Dayanara is currently completing a new crochet piece, Bayahibe Rosa (crochet, 2021), a flower connected with her Dominican Republic roots which will be installed alongside our mothers and seniors flowers as part of our upcoming exhibition I am Blooming with art on the Concourse.
Poinsettia Flower. Crochet, 2021.
Yafatou Sarr is a mother and artist who specializes in textiles. Yafatou began making artworks at Concourse House by supporting the creation of Dayanara’s Blossom Tree by making blossoms, gluing beads, and installing the mural. This opened an artist apprenticeship for her at Concourse House with art curator, Jess Rolls, and visiting artists such as Naomi Lawrence.
A friend showed Yafatou a picture of woven placemats and she immediately wanted to make some for herself. She started studying the craft mainly through Pinterest and Youtube tutorials. Often, her artwork lost track of what was portrayed in the tutorials and it instead became her own design.
Every time Yafatou makes something, she hangs it up on her wall where it is one of the first things that she sees when she enters her room. It brings her joy to know that she made something wonderful. “It might not be beautiful to other people but it’s beautiful to me . . . I made that and it’s beautiful.” As she wove and crocheted her placemats, she thought of her friends back in Gambia who gave her encouragement to make them. They inspired her to make creative work however she wanted to make it. She could choose the style, the colors, and everything in between. As opposed to purchasing something pre-made, she could make something thoroughly reflect her. “Every time someone says, ‘That’s beautiful,’ you say, ‘I made it,’” Yafatou advises. “It makes you feel really good about yourself.”

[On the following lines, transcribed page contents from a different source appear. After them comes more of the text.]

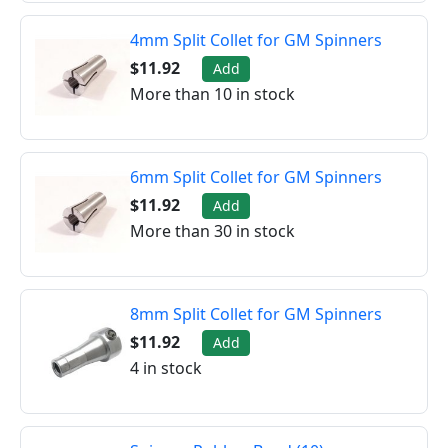
4mm Split Collet for GM Spinners
$11.92
Add
More than 10 in stock
6mm Split Collet for GM Spinners
$11.92
Add
More than 30 in stock
8mm Split Collet for GM Spinners
$11.92
Add
4 in stock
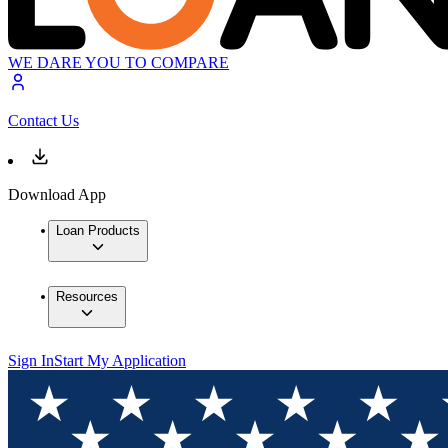
WE DARE YOU TO COMPARE
Contact Us
Download App
Loan Products
Resources
Sign In
Start My Application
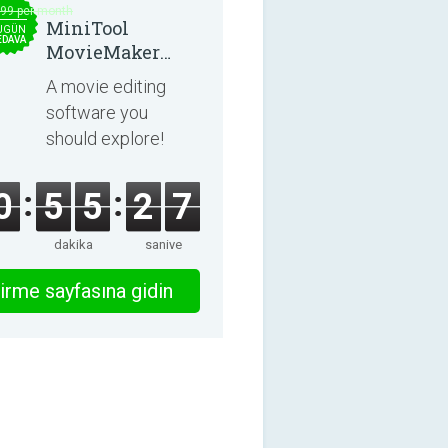
.99 per month
MiniTool
UGÜN
EDAVA
MovieMaker
8.8.0
A movie editing
software you
should explore!
0
5
5
2
6
dakika
saniye
irme sayfasına gidin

Yafatou was invited to host placemat coiling workshops for the mothers at Concourse House and to make her own poinsettia crochet mural to be installed on a fence at Concourse House. While hosting her placemat workshops, Yafatou felt proud to share her talent and then watch her friends use their new skills to make artworks which reflected them personally. She believes that the value of sharing these skills is found when her students make these artworks at home, and they feel less trapped and like they are not alone.
Dayanara Savinon and Yafatou Sarr continue to make artworks with their community, from crocheting and installing murals to supporting neighborhood workshops. They are an inspiration to emerging artists in the Bronx and to mother artists everywhere. Their latest works, Bayahibe Rosa and Poinsettia, will be on exhibition as part of our upcoming Art on the Concourse exhibition and neighborhood art walk, I am Blooming.